• Exercise materials
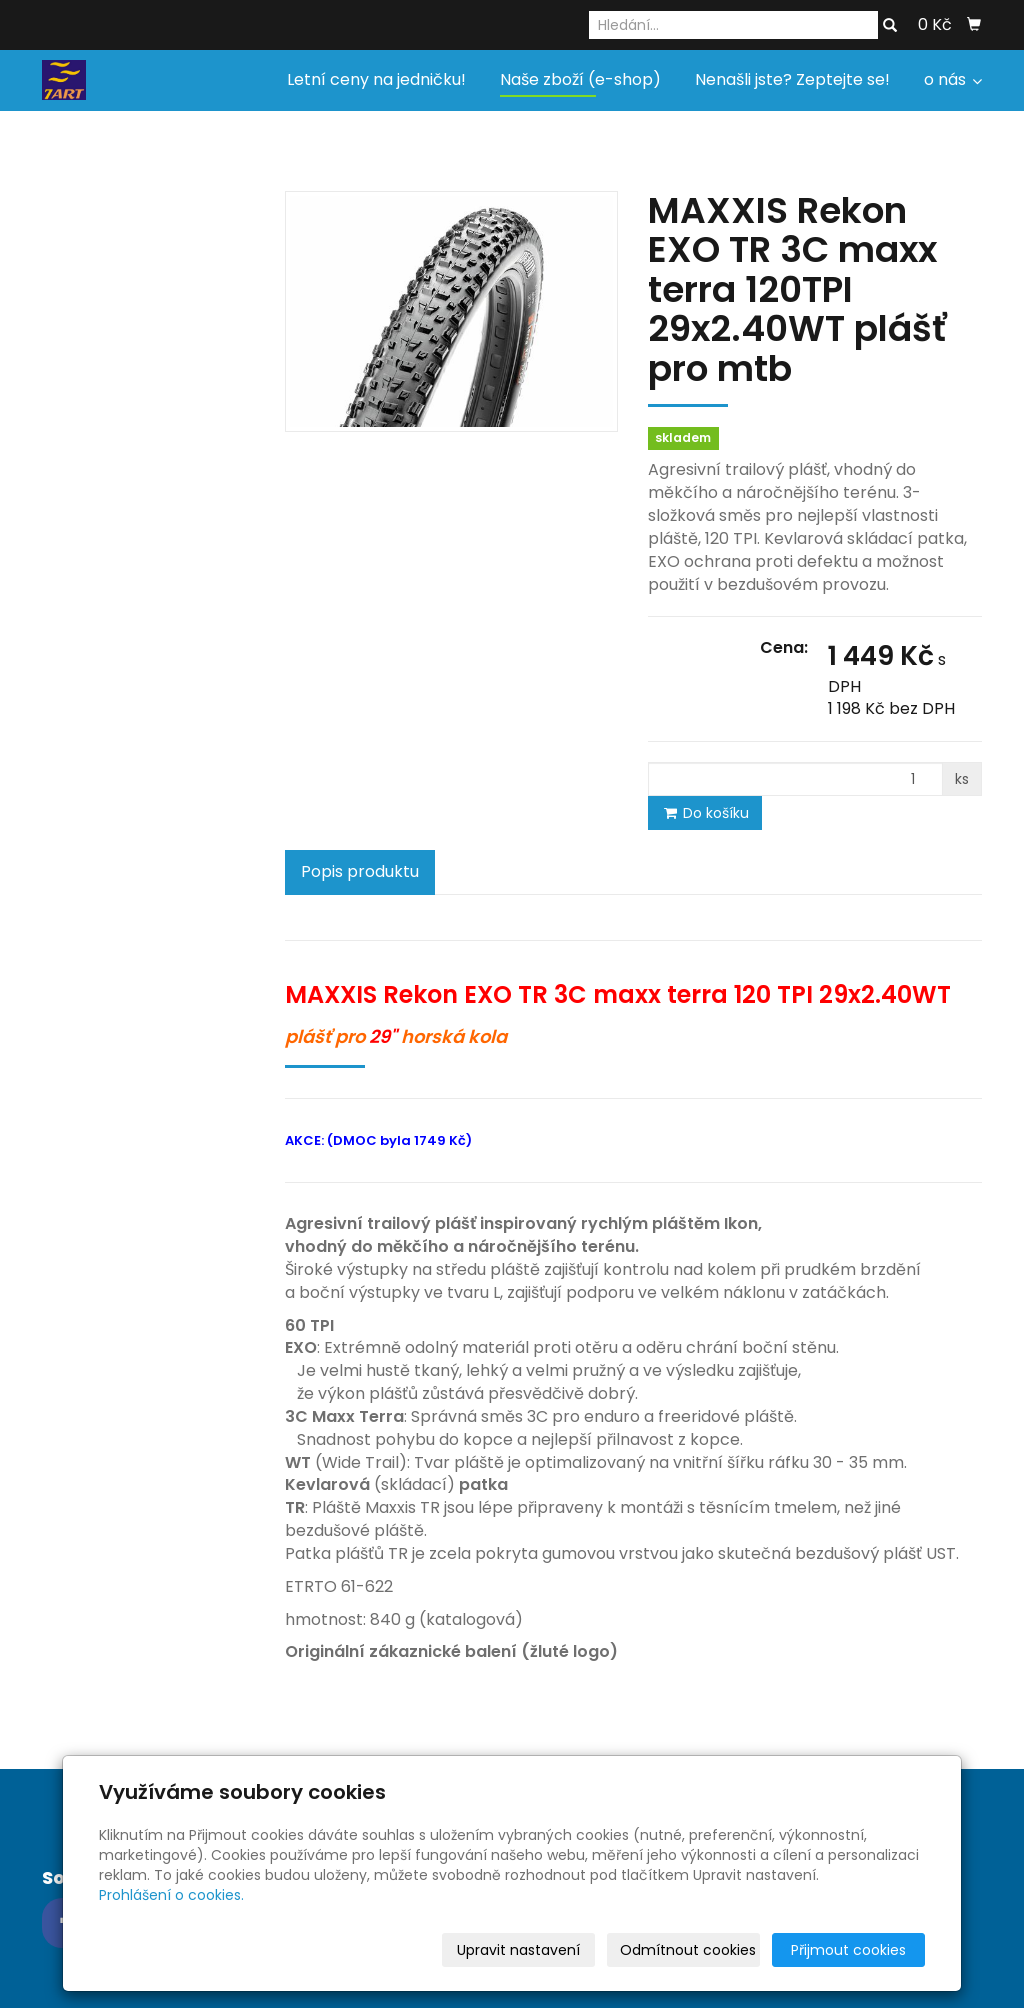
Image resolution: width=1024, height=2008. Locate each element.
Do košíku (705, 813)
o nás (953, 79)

---

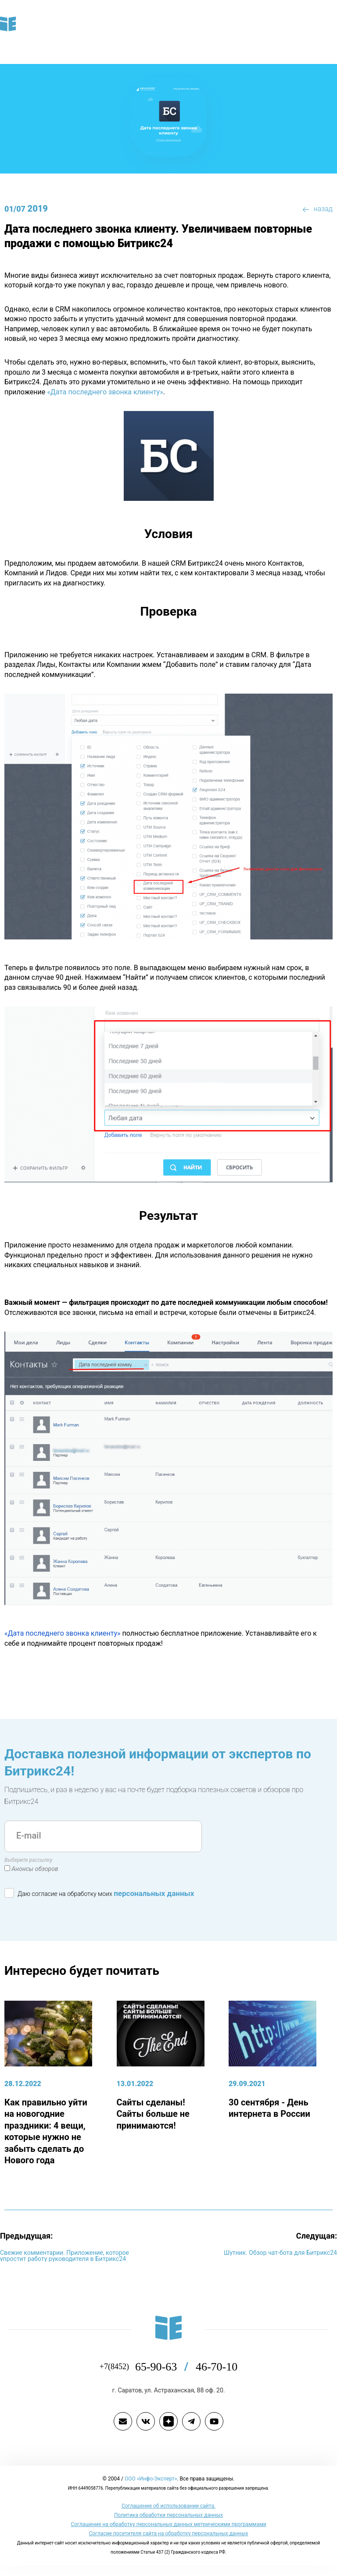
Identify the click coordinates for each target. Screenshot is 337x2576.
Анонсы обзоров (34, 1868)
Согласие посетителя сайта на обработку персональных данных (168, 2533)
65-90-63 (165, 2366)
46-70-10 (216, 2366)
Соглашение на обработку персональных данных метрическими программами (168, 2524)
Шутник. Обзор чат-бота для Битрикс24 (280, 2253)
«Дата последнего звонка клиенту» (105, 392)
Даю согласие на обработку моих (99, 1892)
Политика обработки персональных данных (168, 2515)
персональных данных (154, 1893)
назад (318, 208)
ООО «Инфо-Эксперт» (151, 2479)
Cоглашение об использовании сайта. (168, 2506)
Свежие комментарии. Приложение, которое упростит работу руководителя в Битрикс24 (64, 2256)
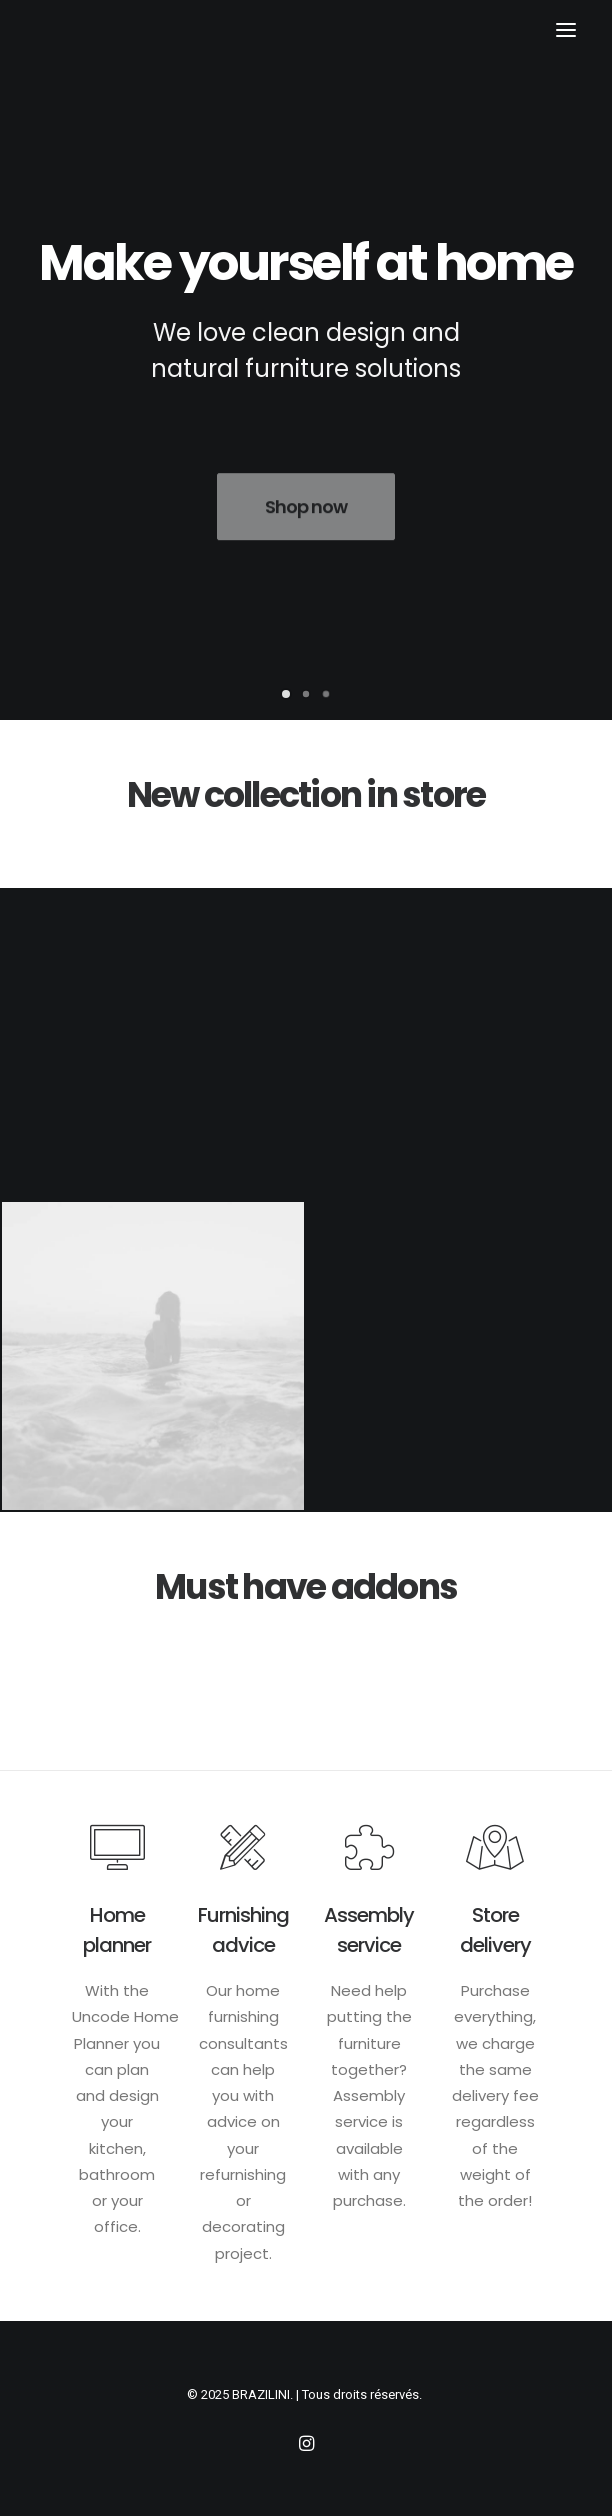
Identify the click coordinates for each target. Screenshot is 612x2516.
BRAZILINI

---

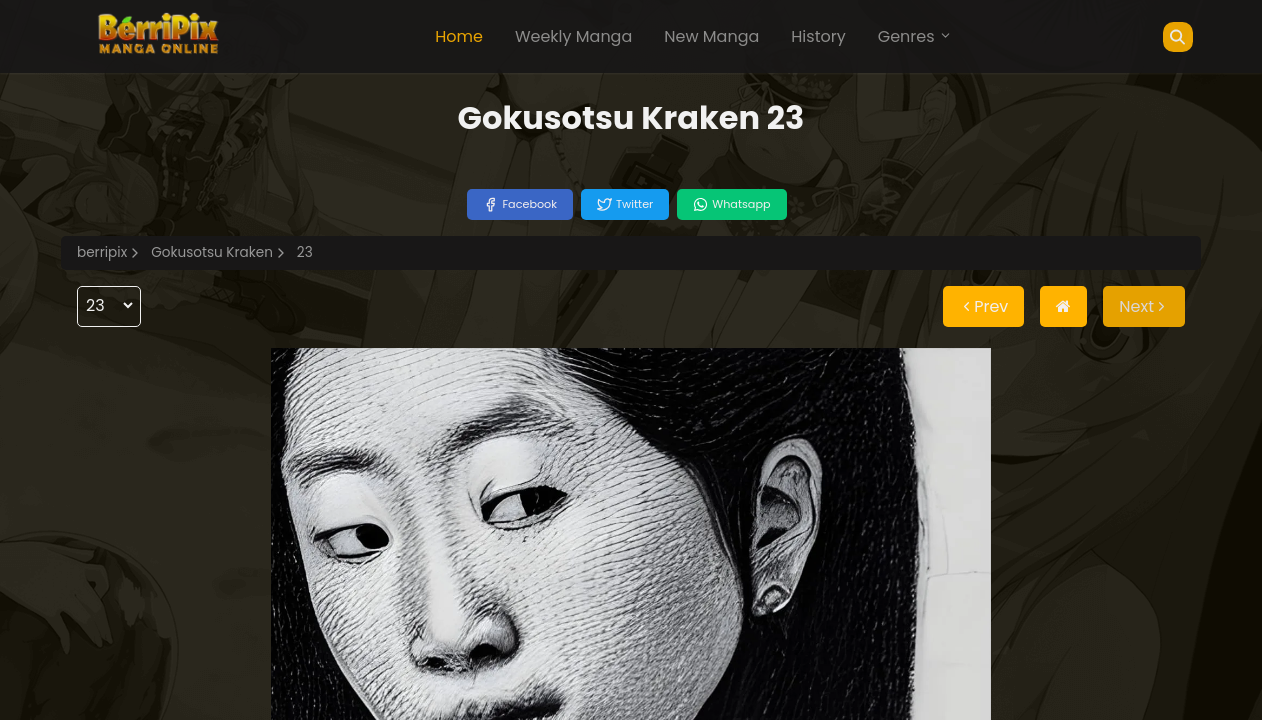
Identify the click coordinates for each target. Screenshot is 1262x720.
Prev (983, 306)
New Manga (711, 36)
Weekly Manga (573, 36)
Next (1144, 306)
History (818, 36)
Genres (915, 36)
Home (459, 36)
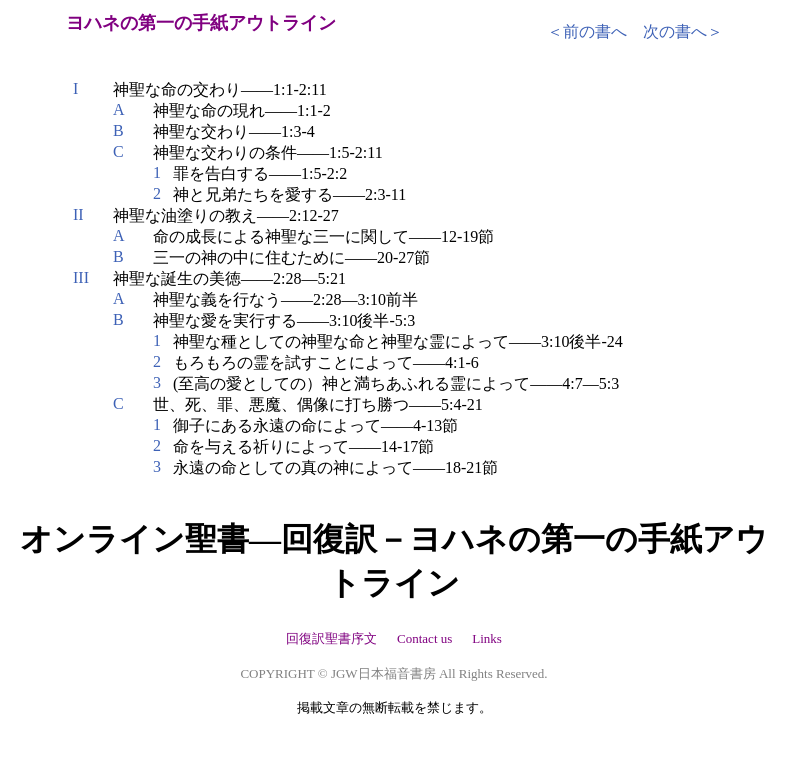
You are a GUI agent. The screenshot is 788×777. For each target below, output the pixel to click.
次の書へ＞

• Exercise prompt
Please copy every line in the entries where "click" appears.

• Solved exercise
Identify the click coordinates for each target. Screenshot is 337x2576.
Identify the click coordinates for each target. Screenshot is 612x2516.
Identify the click coordinates for each target. Screenshot is 1262x720.
You are a GUI agent. The screenshot is 788×777. For each target below, output the pixel to click.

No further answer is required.